* TASK TO COMPLETE
Going through the listing below, work out how many lines include "Create" and give that number by itself.

* EXTRACTED INFORMATION
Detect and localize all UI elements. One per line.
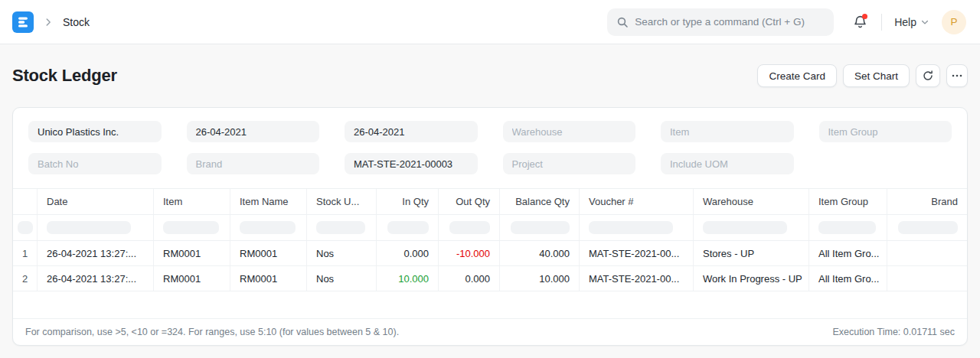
column-header-balance-qty[interactable]: Balance Qty — [500, 189, 580, 214]
column-filter-input[interactable] — [387, 221, 429, 234]
cell-stock-u: Nos — [307, 266, 377, 291]
create-card-button[interactable]: Create Card — [757, 64, 837, 87]
column-header-in-qty[interactable]: In Qty — [377, 189, 439, 214]
table-header-row: DateItemItem NameStock U...In QtyOut Qty… — [13, 189, 967, 215]
cell-date: 26-04-2021 13:27:... — [38, 266, 154, 291]
column-filter-cell — [377, 215, 439, 240]
item-group-filter[interactable] — [819, 121, 952, 142]
column-filter-input[interactable] — [511, 221, 570, 234]
report-card: DateItemItem NameStock U...In QtyOut Qty… — [12, 107, 968, 346]
cell-item-group: All Item Gro... — [809, 241, 887, 265]
cell-warehouse: Stores - UP — [694, 241, 809, 265]
column-filter-input[interactable] — [898, 221, 958, 234]
column-filter-cell — [580, 215, 694, 240]
company-filter[interactable] — [28, 121, 162, 142]
help-label: Help — [894, 16, 916, 28]
refresh-button[interactable] — [916, 64, 940, 87]
batch-no-filter[interactable] — [28, 153, 162, 174]
search-input[interactable] — [635, 16, 825, 28]
column-header-voucher[interactable]: Voucher # — [580, 189, 694, 214]
ellipsis-icon — [951, 70, 963, 82]
column-filter-cell — [887, 215, 967, 240]
page-title: Stock Ledger — [12, 66, 117, 86]
column-filter-cell — [13, 215, 38, 240]
filter-hint-text: For comparison, use >5, <10 or =324. For… — [25, 327, 399, 337]
column-header-brand[interactable]: Brand — [887, 189, 967, 214]
cell-brand — [887, 266, 967, 291]
page-actions: Create Card Set Chart — [757, 64, 968, 87]
column-filter-input[interactable] — [589, 221, 673, 234]
cell-item-group: All Item Gro... — [809, 266, 887, 291]
column-filter-input[interactable] — [240, 221, 296, 234]
column-header-item-group[interactable]: Item Group — [809, 189, 887, 214]
execution-time: Execution Time: 0.01711 sec — [832, 327, 955, 337]
avatar-initial: P — [950, 16, 957, 28]
column-header-item[interactable]: Item — [154, 189, 230, 214]
cell-stock-u: Nos — [307, 241, 377, 265]
table-body: 126-04-2021 13:27:...RM0001RM0001Nos0.00… — [13, 241, 967, 291]
column-filter-input[interactable] — [47, 221, 131, 234]
column-filter-cell — [694, 215, 809, 240]
to-date-filter[interactable] — [345, 121, 478, 142]
breadcrumb: Stock — [12, 11, 90, 33]
table-row[interactable]: 126-04-2021 13:27:...RM0001RM0001Nos0.00… — [13, 241, 967, 266]
user-avatar[interactable]: P — [942, 10, 966, 34]
app-logo[interactable] — [12, 11, 34, 33]
refresh-icon — [922, 70, 934, 82]
column-filter-cell — [154, 215, 230, 240]
column-header-index[interactable] — [13, 189, 38, 214]
column-header-warehouse[interactable]: Warehouse — [694, 189, 809, 214]
from-date-filter[interactable] — [187, 121, 320, 142]
chevron-down-icon — [920, 18, 929, 27]
table-filter-row — [13, 215, 967, 241]
column-filter-cell — [809, 215, 887, 240]
cell-voucher: MAT-STE-2021-00... — [580, 241, 694, 265]
cell-voucher: MAT-STE-2021-00... — [580, 266, 694, 291]
cell-balance-qty: 10.000 — [500, 266, 580, 291]
column-header-item-name[interactable]: Item Name — [230, 189, 307, 214]
column-filter-cell — [307, 215, 377, 240]
project-filter[interactable] — [503, 153, 636, 174]
menu-button[interactable] — [946, 64, 968, 87]
cell-warehouse: Work In Progress - UP — [694, 266, 809, 291]
include-uom-filter[interactable] — [661, 153, 794, 174]
column-filter-cell — [500, 215, 580, 240]
stock-ledger-table: DateItemItem NameStock U...In QtyOut Qty… — [13, 189, 967, 291]
cell-item-name: RM0001 — [230, 266, 307, 291]
page-head: Stock Ledger Create Card Set Chart — [0, 44, 980, 107]
navbar: Stock Help P — [0, 0, 980, 44]
column-filter-input[interactable] — [703, 221, 787, 234]
column-filter-cell — [439, 215, 500, 240]
column-filter-input[interactable] — [316, 221, 365, 234]
cell-in-qty: 10.000 — [377, 266, 439, 291]
search-icon — [616, 16, 629, 28]
row-index: 2 — [13, 266, 38, 291]
item-filter[interactable] — [661, 121, 794, 142]
column-filter-input[interactable] — [818, 221, 876, 234]
notifications-button[interactable] — [851, 13, 869, 31]
column-filter-cell — [230, 215, 307, 240]
cell-balance-qty: 40.000 — [500, 241, 580, 265]
set-chart-button[interactable]: Set Chart — [843, 64, 910, 87]
column-header-date[interactable]: Date — [38, 189, 154, 214]
column-filter-input[interactable] — [449, 221, 490, 234]
cell-brand — [887, 241, 967, 265]
help-menu[interactable]: Help — [894, 16, 929, 28]
brand-filter[interactable] — [187, 153, 320, 174]
breadcrumb-stock[interactable]: Stock — [63, 16, 90, 28]
global-search[interactable] — [607, 8, 834, 36]
navbar-right: Help P — [851, 10, 966, 34]
table-row[interactable]: 226-04-2021 13:27:...RM0001RM0001Nos10.0… — [13, 266, 967, 291]
cell-item: RM0001 — [154, 266, 230, 291]
column-header-stock-u[interactable]: Stock U... — [307, 189, 377, 214]
navbar-divider — [881, 14, 882, 31]
column-filter-input[interactable] — [163, 221, 219, 234]
notification-dot-icon — [862, 14, 867, 19]
column-header-out-qty[interactable]: Out Qty — [439, 189, 500, 214]
voucher-no-filter[interactable] — [345, 153, 478, 174]
warehouse-filter[interactable] — [503, 121, 636, 142]
column-filter-input[interactable] — [18, 221, 33, 234]
cell-date: 26-04-2021 13:27:... — [38, 241, 154, 265]
row-index: 1 — [13, 241, 38, 265]
cell-item-name: RM0001 — [230, 241, 307, 265]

* SOLUTION BELOW
3